La corrupción prosperó en nuestro país hasta echar raíz sobre nuestra cultura bajo el modelo de gobierno que promete controlarla mejor.
No hablemos del desconocimiento del resultado del plebiscito del dos de octubre; no hablemos de la inmensa brecha que existe entre el electorado y los elegidos que a duras penas representan sus intereses, no hablemos hoy de la falta de legitimidad de nuestras instituciones gastadas de ineficiencia e ineficacia, no hablemos de la invalidez de la que adolecen las normas en los lugares donde el Estado es aún incapaz de ejercer su soberanía. Hablemos hoy del modelo de Estado. También allí la nuestra es una falsa democracia: nuestro sistema de gobierno es a todo efecto práctico, una monarquía con fechas preestablecidas de caducidad. Nuestro ejercicio democrático llega, si acaso, hasta la elección de nuestros gobernantes, aunque también ese punto ameritaría un debate.
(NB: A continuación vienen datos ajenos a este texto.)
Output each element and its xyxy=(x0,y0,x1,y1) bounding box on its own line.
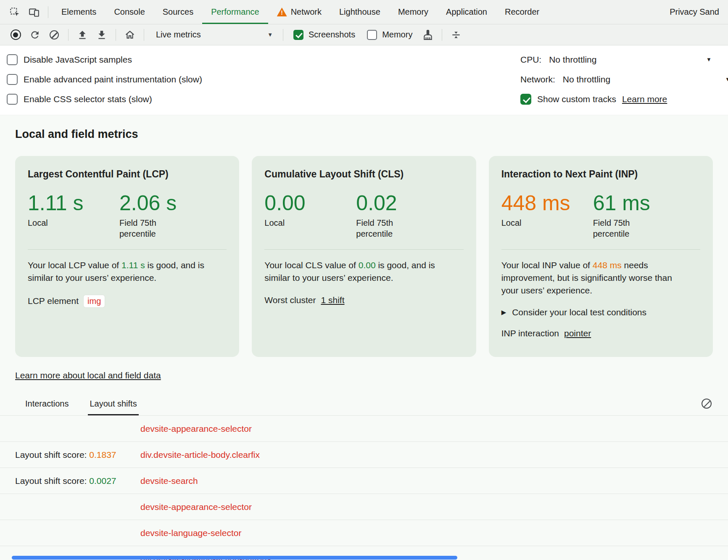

Diferentes gobiernos han sabido aprovechar la debilidad institucional de los otros dos poderes estatales para cometer abusos que contrarían el principio democrático de la separación de poderes que Montesquieu iluminara para el mundo moderno. Hoy, muchos de los problemas estructurales de Colombia encuentran la explicación de su génesis o de su perpetuación en el centralismo y en el modelo presidencialista que ha primado durante nuestra historia.
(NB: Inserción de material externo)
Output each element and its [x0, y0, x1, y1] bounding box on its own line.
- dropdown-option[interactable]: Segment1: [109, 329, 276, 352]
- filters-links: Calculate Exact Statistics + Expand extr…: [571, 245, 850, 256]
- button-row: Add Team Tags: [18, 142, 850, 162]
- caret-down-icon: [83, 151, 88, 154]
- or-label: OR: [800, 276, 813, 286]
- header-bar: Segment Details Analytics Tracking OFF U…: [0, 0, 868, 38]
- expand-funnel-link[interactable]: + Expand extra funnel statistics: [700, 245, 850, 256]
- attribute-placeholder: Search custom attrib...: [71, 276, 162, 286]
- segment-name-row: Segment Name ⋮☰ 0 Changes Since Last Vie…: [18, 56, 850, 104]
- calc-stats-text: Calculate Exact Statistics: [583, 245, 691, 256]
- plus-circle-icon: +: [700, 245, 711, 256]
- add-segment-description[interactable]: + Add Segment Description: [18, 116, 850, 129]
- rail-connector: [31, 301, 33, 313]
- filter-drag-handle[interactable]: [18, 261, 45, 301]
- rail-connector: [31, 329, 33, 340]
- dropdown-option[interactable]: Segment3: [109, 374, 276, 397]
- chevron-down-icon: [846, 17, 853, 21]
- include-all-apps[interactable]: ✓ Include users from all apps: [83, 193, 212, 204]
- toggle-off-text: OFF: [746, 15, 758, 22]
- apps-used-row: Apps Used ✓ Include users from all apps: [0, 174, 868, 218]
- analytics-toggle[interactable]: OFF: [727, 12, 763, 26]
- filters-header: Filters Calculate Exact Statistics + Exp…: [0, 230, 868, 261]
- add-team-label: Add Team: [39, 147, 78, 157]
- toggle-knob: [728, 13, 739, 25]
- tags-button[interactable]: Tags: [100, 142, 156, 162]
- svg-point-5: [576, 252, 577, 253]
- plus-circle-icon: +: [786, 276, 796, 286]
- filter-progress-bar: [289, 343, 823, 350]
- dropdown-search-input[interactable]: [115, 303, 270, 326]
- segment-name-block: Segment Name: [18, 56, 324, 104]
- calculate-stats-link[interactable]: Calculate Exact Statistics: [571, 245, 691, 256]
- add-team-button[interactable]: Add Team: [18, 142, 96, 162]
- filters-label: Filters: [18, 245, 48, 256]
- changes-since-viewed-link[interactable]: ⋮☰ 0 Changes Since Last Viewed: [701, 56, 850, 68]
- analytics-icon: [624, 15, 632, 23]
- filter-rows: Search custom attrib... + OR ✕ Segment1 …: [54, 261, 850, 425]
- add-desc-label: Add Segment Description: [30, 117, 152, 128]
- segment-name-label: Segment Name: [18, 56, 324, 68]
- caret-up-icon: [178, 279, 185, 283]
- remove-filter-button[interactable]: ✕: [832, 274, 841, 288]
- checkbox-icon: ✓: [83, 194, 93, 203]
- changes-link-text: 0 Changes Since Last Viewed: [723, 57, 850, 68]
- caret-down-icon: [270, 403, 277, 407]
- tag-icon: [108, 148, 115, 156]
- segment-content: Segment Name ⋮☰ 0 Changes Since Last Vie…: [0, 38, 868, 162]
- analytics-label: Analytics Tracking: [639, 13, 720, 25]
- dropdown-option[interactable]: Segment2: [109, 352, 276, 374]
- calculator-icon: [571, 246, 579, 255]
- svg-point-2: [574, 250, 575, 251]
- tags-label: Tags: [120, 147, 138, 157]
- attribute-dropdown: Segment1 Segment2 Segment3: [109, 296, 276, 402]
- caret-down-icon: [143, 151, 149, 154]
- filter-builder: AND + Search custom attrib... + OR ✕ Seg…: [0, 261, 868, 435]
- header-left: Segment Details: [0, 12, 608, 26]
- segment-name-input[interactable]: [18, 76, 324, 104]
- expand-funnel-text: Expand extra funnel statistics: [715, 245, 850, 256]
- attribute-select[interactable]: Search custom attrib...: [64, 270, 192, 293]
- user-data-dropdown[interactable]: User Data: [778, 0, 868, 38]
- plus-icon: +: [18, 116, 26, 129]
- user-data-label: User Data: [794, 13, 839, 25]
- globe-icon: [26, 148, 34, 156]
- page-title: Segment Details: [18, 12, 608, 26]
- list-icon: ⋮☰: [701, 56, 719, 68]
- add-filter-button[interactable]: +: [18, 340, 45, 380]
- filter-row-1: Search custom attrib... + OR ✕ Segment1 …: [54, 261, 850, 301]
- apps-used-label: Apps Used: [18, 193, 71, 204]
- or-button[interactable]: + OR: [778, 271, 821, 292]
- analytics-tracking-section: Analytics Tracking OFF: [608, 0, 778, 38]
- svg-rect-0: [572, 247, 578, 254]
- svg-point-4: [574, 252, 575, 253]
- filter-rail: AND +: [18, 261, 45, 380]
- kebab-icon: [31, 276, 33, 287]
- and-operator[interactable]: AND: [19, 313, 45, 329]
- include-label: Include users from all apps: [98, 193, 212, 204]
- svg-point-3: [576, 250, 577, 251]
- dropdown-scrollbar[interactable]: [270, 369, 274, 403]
El fracaso del centralismo amerita una solución verdadera y no la burla que ha sido para la autonomía de las regiones la descentralización. El paternalismo pedante que le motiva y que tan antipático resulta a quienes nos sentimos relacionados con las provincias, ha probado ser además una mentira. El paternalismo ejercido por Bogotá sobre las provincias habría ocasionado la declaratoria de adoptabilidad como medida de protección en su favor, si se tratase en realidad de niños, y cuesta explicar cómo es que regiones como la de San Andrés, o la del Chocó no han dado sus primeros pasos hacia la secesión. El argumento, falaz en todo caso, que ha permitido la perpetuación de ese abandono generalizado y vergonzante que es nuestro centralismo ha sido el cuidado de los recursos públicos que en las provincias se perderían en las manos de los caciques locales incompetentes y corruptos. Pero Colombia es central y es corrupta; la corrupción germinó y prosperó en nuestro país hasta echar raíz sobre nuestra cultura colombiana bajo el modelo de gobierno que promete controlarla de mejor manera.
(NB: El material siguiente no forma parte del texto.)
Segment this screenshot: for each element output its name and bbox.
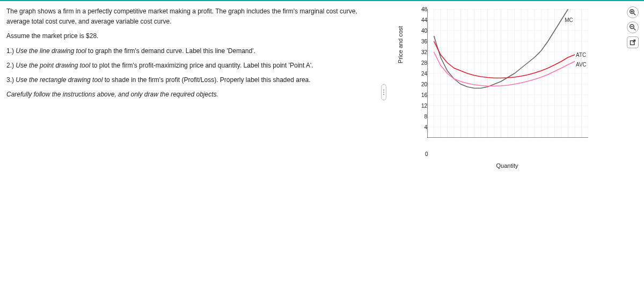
drag-handle-icon[interactable] [381, 84, 386, 100]
chart-toolbar [627, 6, 639, 48]
y-axis-label: Price and cost [397, 26, 404, 63]
chart-panel: Price and cost Quantity 4812162024283236… [392, 1, 644, 290]
zoom-in-button[interactable] [627, 6, 639, 18]
svg-line-1 [634, 13, 636, 16]
y-tick: 32 [416, 49, 427, 55]
y-tick: 8 [416, 114, 427, 120]
chart-area[interactable]: Price and cost Quantity 4812162024283236… [419, 9, 596, 148]
step-3: 3.) Use the rectangle drawing tool to sh… [6, 75, 369, 85]
avc-label: AVC [576, 62, 587, 68]
zoom-out-icon [630, 24, 636, 31]
y-tick: 36 [416, 39, 427, 44]
x-origin-label: 0 [425, 151, 428, 157]
x-axis-label: Quantity [496, 162, 518, 169]
step-1: 1.) Use the line drawing tool to graph t… [6, 46, 369, 56]
avc-curve [434, 52, 575, 86]
y-tick: 44 [416, 17, 427, 23]
panel-divider[interactable] [376, 1, 392, 183]
y-tick: 48 [416, 6, 427, 12]
instructions-panel: The graph shows a firm in a perfectly co… [0, 1, 376, 290]
y-tick: 20 [416, 81, 427, 87]
y-tick: 16 [416, 92, 427, 98]
careful-text: Carefully follow the instructions above,… [6, 90, 369, 100]
y-tick: 4 [416, 124, 427, 130]
y-tick: 12 [416, 103, 427, 109]
y-tick: 40 [416, 28, 427, 34]
assume-text: Assume the market price is $28. [6, 31, 369, 41]
popout-icon [630, 39, 636, 46]
y-tick: 24 [416, 71, 427, 77]
zoom-out-button[interactable] [627, 21, 639, 33]
step-2: 2.) Use the point drawing tool to plot t… [6, 61, 369, 71]
atc-label: ATC [576, 52, 586, 58]
intro-text: The graph shows a firm in a perfectly co… [6, 6, 369, 27]
y-tick: 28 [416, 60, 427, 66]
y-tick-labels: 4812162024283236404448 [416, 9, 427, 138]
popout-button[interactable] [627, 36, 639, 48]
zoom-in-icon [630, 9, 636, 16]
mc-label: MC [565, 17, 573, 23]
svg-line-5 [634, 28, 636, 31]
atc-curve [434, 41, 575, 78]
chart-plot[interactable] [427, 9, 588, 138]
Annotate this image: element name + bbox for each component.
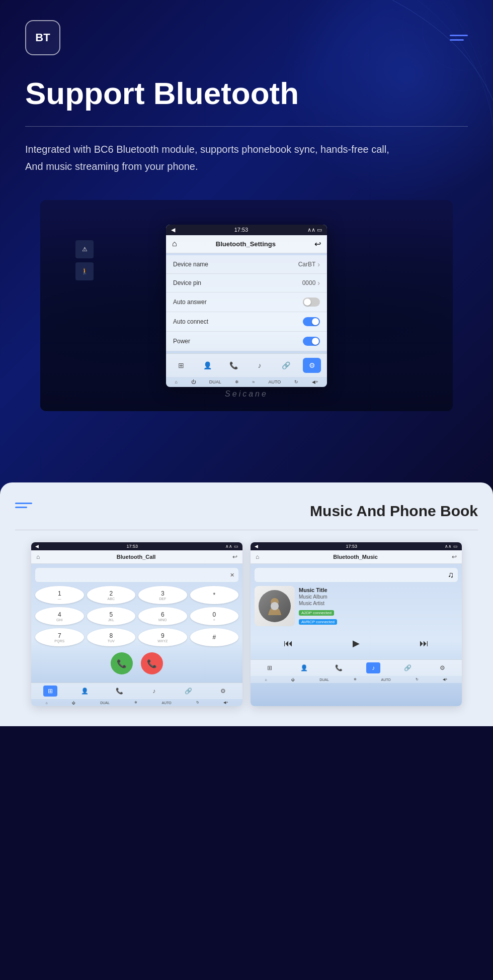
music-area: ♫ Music Title Music <box>251 564 462 659</box>
call-nav-settings[interactable]: ⚙ <box>216 685 230 697</box>
call-bottom-fan[interactable]: ↻ <box>196 701 199 705</box>
music-time: 17:53 <box>346 544 357 549</box>
music-back-icon[interactable]: ↩ <box>452 553 457 560</box>
auto-connect-toggle[interactable] <box>303 317 320 326</box>
dial-clear[interactable]: ✕ <box>230 572 234 578</box>
dial-3[interactable]: 3DEF <box>138 586 187 604</box>
screen-back-btn[interactable]: ◀ <box>171 227 175 233</box>
screen-header-title: Bluetooth_Settings <box>216 240 276 248</box>
music-bottom-power[interactable]: ⏻ <box>291 678 295 681</box>
screen-content: Device name CarBT › Device pin 0000 › Au… <box>166 253 327 353</box>
music-bottom-home[interactable]: ⌂ <box>265 678 267 681</box>
call-red-btn[interactable]: 📞 <box>141 652 163 674</box>
screen-header: ⌂ Bluetooth_Settings ↩ <box>166 235 327 253</box>
call-green-btn[interactable]: 📞 <box>111 652 133 674</box>
hamburger-menu[interactable] <box>450 35 468 41</box>
call-nav-contacts[interactable]: 👤 <box>78 685 92 697</box>
dial-2[interactable]: 2ABC <box>87 586 136 604</box>
section2-title: Music And Phone Book <box>310 503 478 520</box>
dial-4[interactable]: 4GHI <box>35 607 84 625</box>
screen-home-icon[interactable]: ⌂ <box>172 239 177 248</box>
car-display: ⚠ 🚶 ◀ 17:53 ∧∧ ▭ ⌂ Bluetooth_Settings ↩ <box>25 200 468 411</box>
screen-bottom-bar: ⌂ ⏻ DUAL ❄ ≈ AUTO ↻ ◀+ <box>166 377 327 387</box>
bottom-snowflake[interactable]: ❄ <box>235 379 239 384</box>
dial-9[interactable]: 9WXYZ <box>138 628 187 646</box>
music-next-btn[interactable]: ⏭ <box>415 634 433 652</box>
music-bottom-snow: ❄ <box>354 677 357 681</box>
screen-time: 17:53 <box>234 227 249 233</box>
music-play-btn[interactable]: ▶ <box>347 634 365 652</box>
bottom-vol[interactable]: ◀+ <box>312 379 318 384</box>
call-nav: ⊞ 👤 📞 ♪ 🔗 ⚙ <box>31 682 242 699</box>
call-nav-apps[interactable]: ⊞ <box>43 685 57 697</box>
call-bottom-power[interactable]: ⏻ <box>72 701 75 705</box>
screen-row-power[interactable]: Power <box>166 332 327 351</box>
screen-nav-apps[interactable]: ⊞ <box>172 358 190 373</box>
section2-hamburger[interactable] <box>15 503 32 508</box>
call-back-icon[interactable]: ↩ <box>232 553 237 560</box>
auto-answer-toggle[interactable] <box>303 298 320 307</box>
music-bottom-vol[interactable]: ◀+ <box>443 677 447 681</box>
bottom-fan[interactable]: ↻ <box>294 379 298 384</box>
music-nav-phone[interactable]: 📞 <box>332 662 346 673</box>
dial-star[interactable]: * <box>190 586 239 604</box>
call-status: ∧∧ ▭ <box>225 544 238 549</box>
music-nav-apps[interactable]: ⊞ <box>263 662 277 673</box>
screen-back-icon[interactable]: ↩ <box>314 239 321 249</box>
call-nav-music[interactable]: ♪ <box>147 685 161 697</box>
page-title: Support Bluetooth <box>25 75 468 111</box>
call-bottom-dual: DUAL <box>100 701 110 705</box>
screen-nav-link[interactable]: 🔗 <box>277 358 295 373</box>
call-nav-phone[interactable]: 📞 <box>113 685 127 697</box>
music-nav-link[interactable]: 🔗 <box>401 662 415 673</box>
dial-7[interactable]: 7PQRS <box>35 628 84 646</box>
panel-btn-hazard[interactable]: ⚠ <box>75 240 94 258</box>
screen-nav-settings[interactable]: ⚙ <box>303 358 321 373</box>
music-content: Music Title Music Album Music Artist A2D… <box>255 586 458 626</box>
bottom-power[interactable]: ⏻ <box>191 379 196 384</box>
svg-point-2 <box>271 598 279 606</box>
call-home-icon[interactable]: ⌂ <box>36 553 40 560</box>
call-bottom-bar: ⌂ ⏻ DUAL ❄ AUTO ↻ ◀+ <box>31 699 242 706</box>
music-back-btn[interactable]: ◀ <box>255 544 258 549</box>
screen-nav-music[interactable]: ♪ <box>251 358 269 373</box>
dial-6[interactable]: 6MNO <box>138 607 187 625</box>
screen-status-icons: ∧∧ ▭ <box>307 227 322 233</box>
dial-5[interactable]: 5JKL <box>87 607 136 625</box>
avrcp-badge: AVRCP connected <box>299 619 337 625</box>
dial-8[interactable]: 8TUV <box>87 628 136 646</box>
music-artist: Music Artist <box>299 601 337 606</box>
bottom-ac[interactable]: ≈ <box>253 379 255 384</box>
music-home-icon[interactable]: ⌂ <box>256 553 259 560</box>
screen-nav-contacts[interactable]: 👤 <box>198 358 216 373</box>
call-nav-link[interactable]: 🔗 <box>182 685 196 697</box>
screen-row-auto-answer[interactable]: Auto answer <box>166 292 327 312</box>
music-status: ∧∧ ▭ <box>445 544 458 549</box>
call-back-btn[interactable]: ◀ <box>35 544 39 549</box>
dial-1[interactable]: 1— <box>35 586 84 604</box>
section2-header: Music And Phone Book <box>15 503 478 520</box>
bottom-home[interactable]: ⌂ <box>175 379 177 384</box>
call-bottom-vol[interactable]: ◀+ <box>223 701 228 705</box>
screen-row-device-name[interactable]: Device name CarBT › <box>166 255 327 274</box>
music-phone-section: Music And Phone Book ◀ 17:53 ∧∧ ▭ ⌂ Blue… <box>0 482 493 726</box>
car-brand: Seicane <box>225 389 268 399</box>
panel-btn-person[interactable]: 🚶 <box>75 262 94 280</box>
call-bottom-home[interactable]: ⌂ <box>45 701 47 705</box>
dial-0[interactable]: 0+ <box>190 607 239 625</box>
dial-input[interactable]: ✕ <box>35 568 238 582</box>
music-nav-settings[interactable]: ⚙ <box>436 662 450 673</box>
music-note-row: ♫ <box>255 568 458 582</box>
dial-hash[interactable]: # <box>190 628 239 646</box>
music-nav-contacts[interactable]: 👤 <box>297 662 311 673</box>
call-screen-header: ⌂ Bluetooth_Call ↩ <box>31 550 242 564</box>
music-bottom-fan[interactable]: ↻ <box>416 677 419 681</box>
music-title: Music Title <box>299 587 337 593</box>
screen-nav-phone[interactable]: 📞 <box>224 358 242 373</box>
screen-row-device-pin[interactable]: Device pin 0000 › <box>166 274 327 292</box>
music-prev-btn[interactable]: ⏮ <box>279 634 297 652</box>
screen-row-auto-connect[interactable]: Auto connect <box>166 312 327 332</box>
power-toggle[interactable] <box>303 337 320 346</box>
music-nav: ⊞ 👤 📞 ♪ 🔗 ⚙ <box>251 659 462 676</box>
music-nav-music[interactable]: ♪ <box>366 662 380 673</box>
En cambio, nuestra federalización sí representaría para las regiones una mejoría en diferentes niveles. En el económico, donde tendrían libertad para decidir sobre los proyectos de infraestructura y los convenios que mejor les conviniera de acuerdo a su propio parecer. Se fortalecería la política local porque el electorado tendría que cobrar conciencia en esos lugares donde no existe aún un voto de opinión sobre la importancia de escoger líderes capacitados para manejar la ejecución de recursos y no la súplica de migajas. Cada Estado, -o departamento si conservamos la nomenclatura- ejercería de mejor manera la soberanía de lo que se ha hecho desde las oficinas de Bogotá. Hay una correlación evidente entre los índices de necesidades insatisfechas y la distancia con la capital. Es hora ya de reconocerle a las regiones su mayoría de edad.
La implementación de un sistema parlamentario es acaso igual de importante e igual de urgente para nuestra nación. Parece inconcebible viendo los índices de aprobación de nuestro Congreso, que la solución pueda ser empoderarlo, pero lo es: El control político que en nuestro sistema es una pobre excusa de lo que pretende, permitiría castigar políticamente la incompetencia y la corrupción de manera ágil. La responsabilidad política en un sistema como el nuestro en el que el legislativo es vasallo del ejecutivo o ejerce una oposición derrotada, es una quimera.
El tema amerita una discusión que solo será fecunda en el escenario de una constituyente.